Exercise instructions: Could you copy each line of the listing that holds "barrels"?

Data for review:
-.-.-

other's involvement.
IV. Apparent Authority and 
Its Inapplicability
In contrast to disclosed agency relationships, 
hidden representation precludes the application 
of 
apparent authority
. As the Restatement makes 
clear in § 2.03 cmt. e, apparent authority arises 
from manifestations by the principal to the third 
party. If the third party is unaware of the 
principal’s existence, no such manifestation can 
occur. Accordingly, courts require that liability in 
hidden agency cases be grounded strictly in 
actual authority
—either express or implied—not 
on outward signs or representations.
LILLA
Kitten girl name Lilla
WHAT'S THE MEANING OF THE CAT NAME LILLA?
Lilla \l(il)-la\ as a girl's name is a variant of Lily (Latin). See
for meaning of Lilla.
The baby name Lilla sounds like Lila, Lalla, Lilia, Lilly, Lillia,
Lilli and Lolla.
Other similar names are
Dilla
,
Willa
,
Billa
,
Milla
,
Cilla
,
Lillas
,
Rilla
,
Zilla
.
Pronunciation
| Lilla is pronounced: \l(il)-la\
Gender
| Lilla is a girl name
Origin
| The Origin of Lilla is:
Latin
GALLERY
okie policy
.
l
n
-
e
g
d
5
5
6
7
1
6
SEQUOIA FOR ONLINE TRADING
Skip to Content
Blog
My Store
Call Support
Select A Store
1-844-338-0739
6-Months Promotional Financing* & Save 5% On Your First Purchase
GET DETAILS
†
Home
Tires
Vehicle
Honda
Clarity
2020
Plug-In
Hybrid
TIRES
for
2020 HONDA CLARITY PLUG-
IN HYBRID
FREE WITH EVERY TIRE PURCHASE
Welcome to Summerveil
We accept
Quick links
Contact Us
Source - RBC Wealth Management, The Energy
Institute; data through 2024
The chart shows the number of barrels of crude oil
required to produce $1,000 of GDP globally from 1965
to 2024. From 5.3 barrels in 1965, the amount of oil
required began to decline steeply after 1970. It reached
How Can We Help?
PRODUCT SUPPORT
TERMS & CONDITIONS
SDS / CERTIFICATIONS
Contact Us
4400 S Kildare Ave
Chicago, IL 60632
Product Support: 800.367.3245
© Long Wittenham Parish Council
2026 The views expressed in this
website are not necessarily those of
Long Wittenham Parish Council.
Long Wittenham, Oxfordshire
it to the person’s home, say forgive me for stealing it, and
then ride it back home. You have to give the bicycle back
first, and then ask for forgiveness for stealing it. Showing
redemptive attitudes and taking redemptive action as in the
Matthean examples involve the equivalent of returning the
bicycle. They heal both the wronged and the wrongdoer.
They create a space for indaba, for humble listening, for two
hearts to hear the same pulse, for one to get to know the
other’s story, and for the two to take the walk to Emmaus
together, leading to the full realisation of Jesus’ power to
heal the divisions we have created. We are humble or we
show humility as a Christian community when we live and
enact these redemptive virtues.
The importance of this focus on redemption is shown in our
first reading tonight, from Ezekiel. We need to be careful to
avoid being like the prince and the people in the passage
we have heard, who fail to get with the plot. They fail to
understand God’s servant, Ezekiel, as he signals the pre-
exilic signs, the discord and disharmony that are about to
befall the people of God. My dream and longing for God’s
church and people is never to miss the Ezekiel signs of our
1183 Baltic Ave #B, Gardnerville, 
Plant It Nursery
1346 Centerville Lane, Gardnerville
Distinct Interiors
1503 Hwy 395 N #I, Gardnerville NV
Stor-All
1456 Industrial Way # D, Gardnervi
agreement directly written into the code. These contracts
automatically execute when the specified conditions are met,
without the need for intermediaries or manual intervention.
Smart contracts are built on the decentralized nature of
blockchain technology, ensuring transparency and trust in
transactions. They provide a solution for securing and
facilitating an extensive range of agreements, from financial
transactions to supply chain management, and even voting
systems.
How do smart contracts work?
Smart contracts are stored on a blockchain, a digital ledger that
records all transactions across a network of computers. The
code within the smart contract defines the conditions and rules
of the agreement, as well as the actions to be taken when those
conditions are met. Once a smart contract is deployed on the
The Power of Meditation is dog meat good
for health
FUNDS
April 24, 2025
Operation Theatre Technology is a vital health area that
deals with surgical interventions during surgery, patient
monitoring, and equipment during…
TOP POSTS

-.-.-

Response below:
The chart shows the number of barrels of crude oil
to 2024. From 5.3 barrels in 1965, the amount of oil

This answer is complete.